Dwie nowe lustrzanki, których premiery miały miejsce wczoraj, nie robią wrażenia nowatorskimi funkcjami czy technologicznymi rewolucjami. No po prostu nie sprawdzają się jako materiał na sensacyjnego newsa czy gorącą dyskusję. Tylko czy to źle o nich świadczy?
No, może Pentax K-1 jest troszkę sensacyjny, ale tylko dlatego, że to pierwszy pełnoklatkowy cyfrowy Pentax. Podyskutować sobie można jeszcze o kilku wbudowanych latarkach i o dziwnym mocowaniu odchylanego ekranu. Aparat ma stabilizowaną matrycę, którą sprytnie wykorzystuje do wykonania kilku ujęć i złożenia ich w jedno, dla uzyskania wyższej szczegółowości, ale bez zwiększania rozdzielczości (Pixel Shift Resolution), a także do symulowania filtra antyaliasingowego – przy czym w świecie Pentaxa obie te funkcje to nie nowość.
Poza tym: 36-megapikselowa matryca, 33 punkty autofokusa (z tego 25 krzyżowych), duży wizjer, dwa gniazda na karty SD, Wi-Fi, GPS, solidne uszczelnienia (jak to Pentax), dużo dobrze rozplanowanych przycisków i pokręteł. Czego chcieć więcej? No dobra, powody do narzekań zawsze się znajdą, ale jeśli ktoś chciał pełnoklatkowy aparat z mocowaniem dla obiektywów Pentaxa – to proszę bardzo. I jeśli coś ze zdjęciami będzie nie tak, to z pewnością problem nie będzie leżał po stronie aparatu.
Jeszcze mniej rewolucyjny jest Canon 80D. 4 megapiksele więcej niż w 70D, nowy, 45-punktowy autofokus (wszystkie punkty krzyżowe, z tego 27 działa przy obiektywach o jasności f/8), Wi-Fi z NFC oraz GPS (ha! da się wszystko to zmieścić w jednej lustrzance), trochę lepszy wizjer, filmy FullHD do 60 kl/s, lepsze ostrzenie w trybie LiveView. Przy filmowaniu mamy tryb HDR (ale to już było w 760D) oraz interwał składający zdjęcia od razu do filmów (to z kolei było np. w Nikonach). Nic rewolucyjnego ani zaskakującego, może poza ceną, która ma być w momencie premiery nieco wyższa niż obecna cena Canona 7D Mark II – ale to w ciągu kilku miesięcy się unormuje.

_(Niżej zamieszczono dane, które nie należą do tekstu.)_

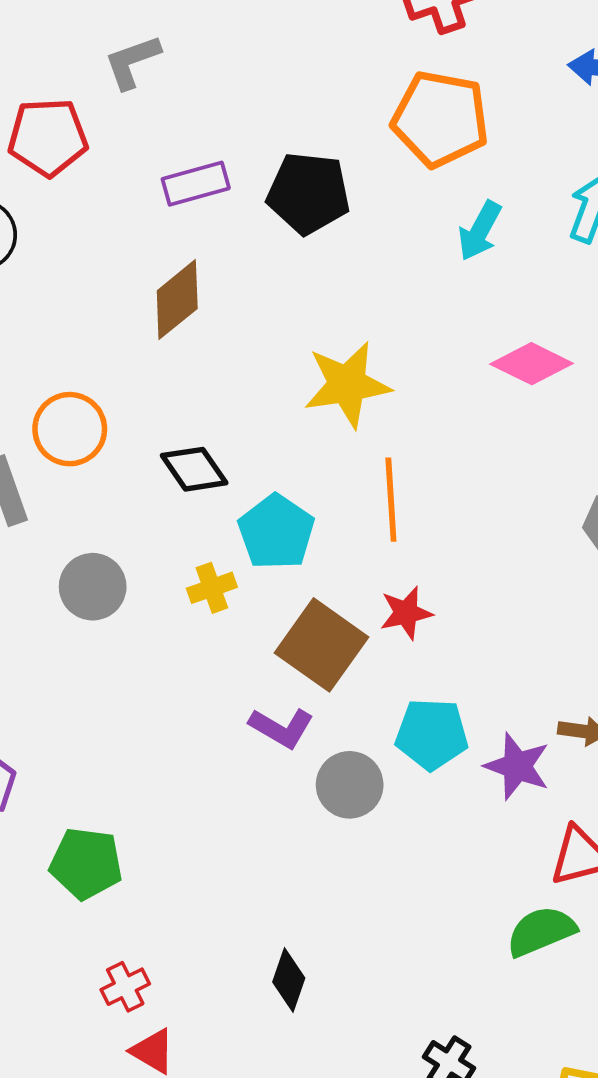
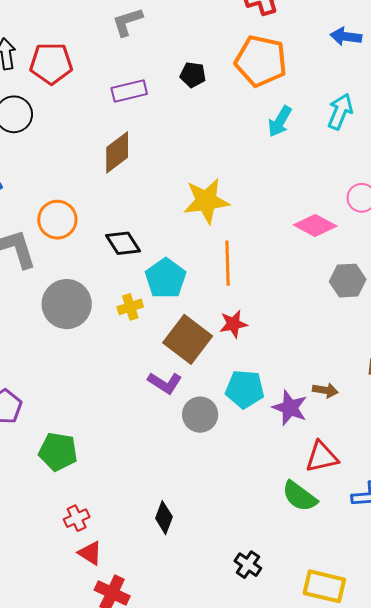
gray L-shape: (132, 62) -> (127, 22), moved
black pentagon: (308, 193) -> (193, 75), moved, size x0.6
pink diamond: (532, 364) -> (315, 225), moved
gray circle: (93, 587) -> (67, 304), size x1.4
green semicircle: (541, 931) -> (300, 496), turned -123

Pentax zawsze był firmą sprawiającą wrażenie, że ma inżynierów, którzy używają aparatów, a nie tylko je projektują. Canon z kolei jest liderem na rynku i sprzedaje więcej aparatów z wymienną optyką niż dowolna inna firma. Jeśli obie te firmy w bardzo ważnych dla siebie aparatach stawiają na ewolucję, a nie rewolucję, to może mają rację? Czy wszystko, czego fotograf dzisiaj potrzebuje, to drobne usprawnienia, a nie radykalnie nowe pomysły?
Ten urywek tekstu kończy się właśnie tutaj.